Économie
Les racines d’une confrontation stratégique entre Washington et Caracas
Les tensions entre les États-Unis et le Venezuela, cristallisées par la récente annonce d’une action militaire américaine, plongent leurs racines dans une série de différends persistants qui structurent depuis une décennie une relation marquée par la défiance et l’affrontement.
La légitimité politique du président Nicolás Maduro constitue un premier point de friction majeur. Washington, à l’instar d’une partie de la scène internationale, conteste la validité des scrutins qui l’ont reconduit au pouvoir. Cette position s’est traduite par l’imposition de sanctions ciblant des responsables vénézuéliens et, pendant plusieurs années, par la reconnaissance diplomatique du chef de l’opposition Juan Guaidó en tant qu’autorité exécutive légitime, entraînant une rupture des relations officielles entre les deux capitales.
Caracas rétorque en dénonçant régulièrement des tentatives de déstabilisation et d’ingérence étrangère orchestrées depuis Washington. Le gouvernement vénézuélien a ainsi attribué à l’administration américaine plusieurs épisodes, dont une tentative d’insurrection et une opération armée avortée, accusations systématiquement rejetées par les autorités américaines.
Le levier économique représente un autre front de cette confrontation. Un embargo américain sur les exportations pétrolières du Venezuela, décrété en 2019, vise explicitement à priver le régime de ses ressources financières. Cette mesure a porté un coup sévère à une économie déjà vulnérable, dépendante à l’époque à près de 96% des revenus du pétrole. La production pétrolière nationale s’est effondrée, obligeant Caracas à écouler une partie de sa production via des circuits parallèles. Les récentes annonces d’un renforcement du blocus maritime et la révocation de licences d’exploitation pour certaines compagnies étrangères ont encore durci le dispositif.

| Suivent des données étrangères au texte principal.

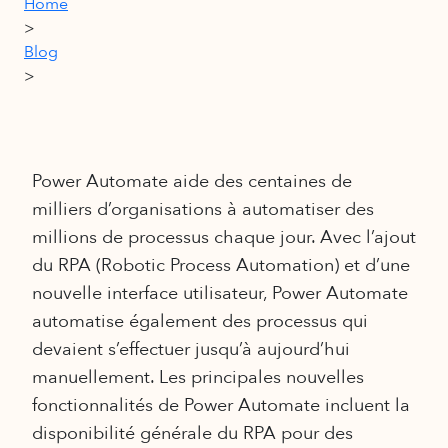
Home
>
Blog
>
Power Automate aide des centaines de
milliers d’organisations à automatiser des
millions de processus chaque jour. Avec l’ajout
du RPA (Robotic Process Automation) et d’une
nouvelle interface utilisateur, Power Automate
automatise également des processus qui
devaient s’effectuer jusqu’à aujourd’hui
manuellement. Les principales nouvelles
fonctionnalités de Power Automate incluent la
disponibilité générale du RPA pour des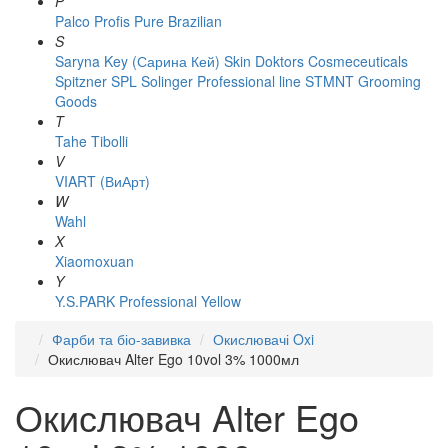
P
Palco
Profis
Pure Brazilian
S
Saryna Key (Сарина Кей)
Skin Doktors Cosmeceuticals
Spitzner
SPL Solinger Professional line
STMNT Grooming
Goods
T
Tahe
Tibolli
V
VIART (ВиАрт)
W
Wahl
X
Xiaomoxuan
Y
Y.S.PARK Professional
Yellow
Фарби та біо-завивка
Окислювачі Oxi
Окислювач Alter Ego 10vol 3% 1000мл
Окислювач Alter Ego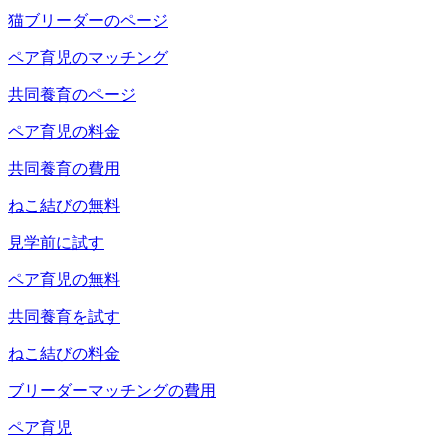
猫ブリーダーのページ
ペア育児のマッチング
共同養育のページ
ペア育児の料金
共同養育の費用
ねこ結びの無料
見学前に試す
ペア育児の無料
共同養育を試す
ねこ結びの料金
ブリーダーマッチングの費用
ペア育児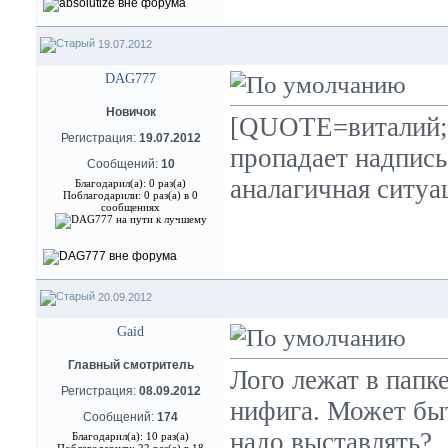
19.07.2012
DAG777
Новичок
[QUOTE=виталий;5
Регистрация:
19.07.2012
пропадает надпис
Сообщений:
10
аналагичная ситу
Благодарил(а): 0 раз(а)
Поблагодарили: 0 раз(а) в 0
сообщениях
20.09.2012
Gaid
Главный смотритель
Лого лежат в папке
Регистрация:
08.09.2012
нифига. Может быт
Сообщений:
174
надо выставлять?
Благодарил(а): 10 раз(а)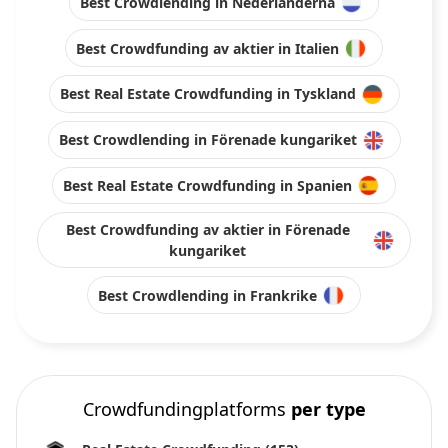
Best Crowdlending in Nederländerna
Best Crowdfunding av aktier in Italien
Best Real Estate Crowdfunding in Tyskland
Best Crowdlending in Förenade kungariket
Best Real Estate Crowdfunding in Spanien
Best Crowdfunding av aktier in Förenade
kungariket
Best Crowdlending in Frankrike
Crowdfundingplatforms
per type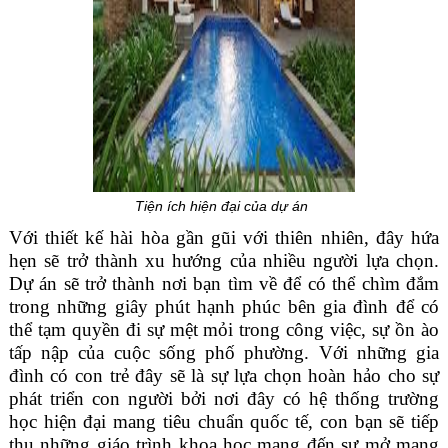
Tiện ích hiện đại của dự án
Với thiết kế hài hòa gần gũi với thiên nhiên, đây hứa
hẹn sẽ trở thành xu hướng của nhiều người lựa chọn.
Dự án sẽ trở thành nơi bạn tìm về để có thể chìm đắm
trong những giây phút hạnh phúc bên gia đình để có
thể tạm quyền đi sự mệt mỏi trong công việc, sự ồn ào
tấp nập của cuộc sống phố phường. Với những gia
đình có con trẻ đây sẽ là sự lựa chọn hoàn hảo cho sự
phát triển con người bởi nơi đây có hệ thống trường
học hiện đại mang tiêu chuẩn quốc tế, con bạn sẽ tiếp
thu những giáo trình khoa học mang đến sự mở mang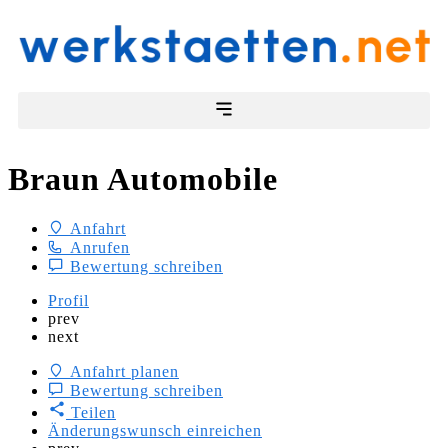
Braun Automobile
Anfahrt
Anrufen
Bewertung schreiben
Profil
prev
next
Anfahrt planen
Bewertung schreiben
Teilen
Änderungswunsch einreichen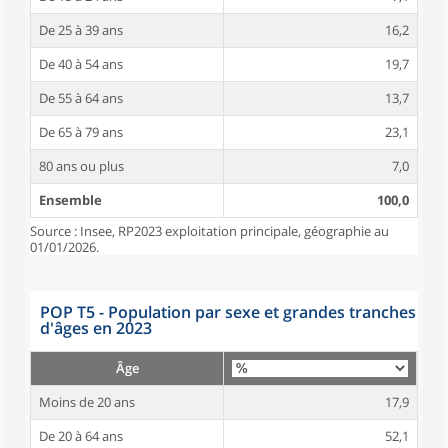
De 25 à 39 ans
16,2
De 40 à 54 ans
19,7
De 55 à 64 ans
13,7
De 65 à 79 ans
23,1
80 ans ou plus
7,0
Ensemble
100,0
Source : Insee, RP2023 exploitation principale, géographie au
01/01/2026.
POP T5 - Population par sexe et grandes tranches
d'âges en 2023
Âge
Moins de 20 ans
17,9
De 20 à 64 ans
52,1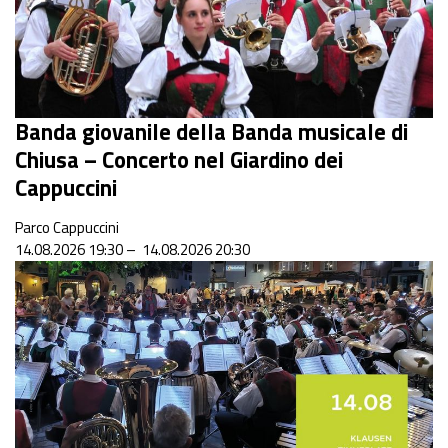
Banda giovanile della Banda musicale di
Chiusa – Concerto nel Giardino dei
Cappuccini
Parco Cappuccini
14.08.2026 19:30 – 14.08.2026 20:30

Sur un autre plan, la justice américaine a inculpé Nicolás Maduro pour des faits liés au trafic de stupéfiants, allant jusqu’à promettre une récompense substantielle pour toute information conduisant à son interpellation. Washington l’accuse de superviser une organisation criminelle dénommée « Cartel des Soleils », ce que le président vénézuélien récuse catégoriquement, y voyant un prétexte pour justifier une ingérence et s’emparer des ressources énergétiques du pays.
La question migratoire alimente également les tensions. L’afflux de ressortissants vénézuéliens fuyant la crise socio-économique de leur pays est devenu un sujet de discorde, l’ancien président Donald Trump accusant Caracas d’encourager délibérément ces déplacements. En réponse, Washington a mis fin à un statut de protection temporaire pour des centaines de milliers de Vénézuéliens et procédé à des expulsions, une politique ayant donné lieu à des controverses, notamment après le transfert controversé de plusieurs centaines d’entre eux vers une prison au Salvador.
Cet enchevêtrement de contentieux politiques, économiques et judiciaires forme la trame d’une relation bilatérale extrêmement dégradée, où chaque nouvelle initiative, qu’elle soit diplomatique, économique ou militaire, risque d’attiser davantage les hostilités.